Der Kranichschutz ist auf die Zusammenarbeit mit den Landwirten angewiesen. Denn ohne Landwirtschaft keine Kraniche. Das klappt glücklicherweise sehr gut. So dürfen die Kraniche auf den Maisfeldern fressen, dort finden sie auch genug Nahrung. Was der Landwirt jedoch nicht gut findet, ist, wenn die Kraniche auf neu ausgesäten Feldern fressen. Deshalb darf der Landwirt die Kraniche von dort „vergrämen“, also verscheuchen. Das macht er teilweise mit Knallgaskanonen (s. Bild), teilweise, indem er mit dem Auto auf den Acker fährt. Bitte haben Sie Verständnis dafür. Aus Naturschutzsicht ist das völlig in Ordnung.
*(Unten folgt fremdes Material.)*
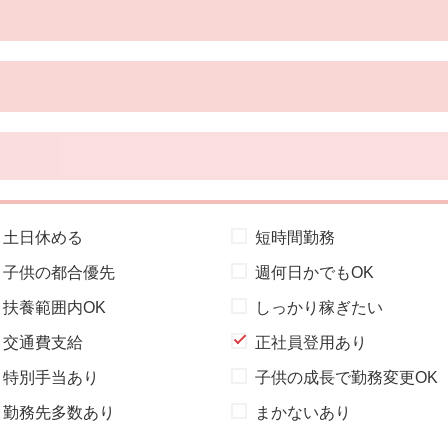
土日休める
短時間勤務
子供の都合優先
週何日かでもOK
扶養範囲内OK
しっかり稼ぎたい
交通費支給
正社員登用あり
特別手当あり
子供の成長で勤務変更OK
勤務先多数あり
まかないあり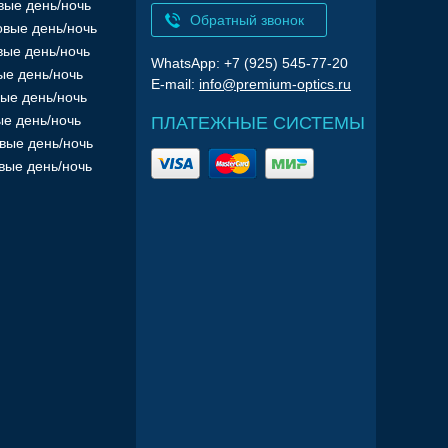
вые день/ночь
Обратный звонок
вые день/ночь
вые день/ночь
WhatsApp: +7 (925) 545-77-20
ые день/ночь
E-mail:
info@premium-optics.ru
ые день/ночь
е день/ночь
ПЛАТЕЖНЫЕ СИСТЕМЫ
вые день/ночь
вые день/ночь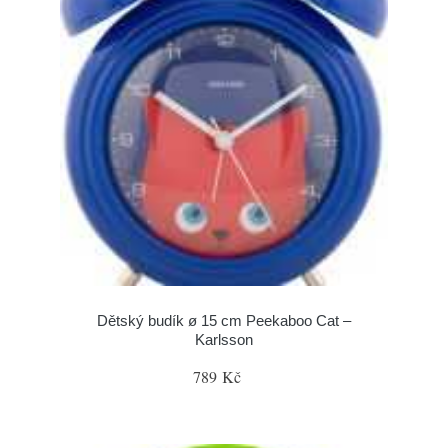
Dětský budík ø 15 cm Peekaboo Cat –
Karlsson
789 Kč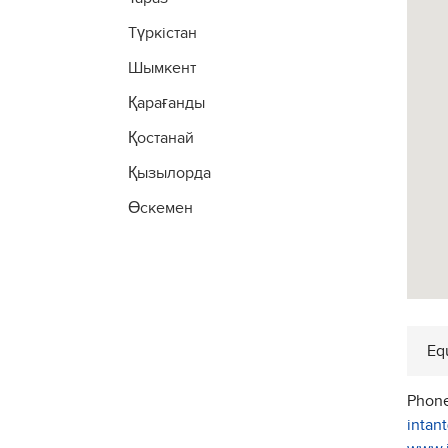
Түркістан
Шымкент
Қарағанды
Қостанай
Қызылорда
Өскемен
Eq
Phone
intan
Und wir wollen doch alle Brot zum Essen haben, oder? Also bitte regen Sie sich nicht auf, wenn (meist ein Pickup, aber nicht immer) aufs Feld fährt und die Kraniche hochscheucht. Machen Sie es aber bitte dennoch nicht nach. Der Landwirt darf das, der Besucher nicht. Das ist sogar im Naturschutzgesetz geregelt.
Übrigens, meistens stehen die Kraniche dann auf neu eingesäten Feldern, wenn sie davor von Kranichbeobachtern so sehr gestört wurden, dass sie ihren geliebten Maisacker aus Angst verlassen mussten.

Es gibt übrigens noch etwas, wobei der Naturschutz auf die Kooperation der Landwirte angewiesen ist und das sind Teile des Kranichschlafplatzes: In Linum werden extra Wiesen geflutet, damit die Kraniche genug Wasserflächen zum Schlafen haben. Das Fluten der Wiesen übernimmt das Landesamt für Umwelt, gehören tun die Flächen aber den Landwirten.

Also: Ohne Landwirtschaft keine Nahrung und weniger Schlafmöglichkeiten für die Kraniche.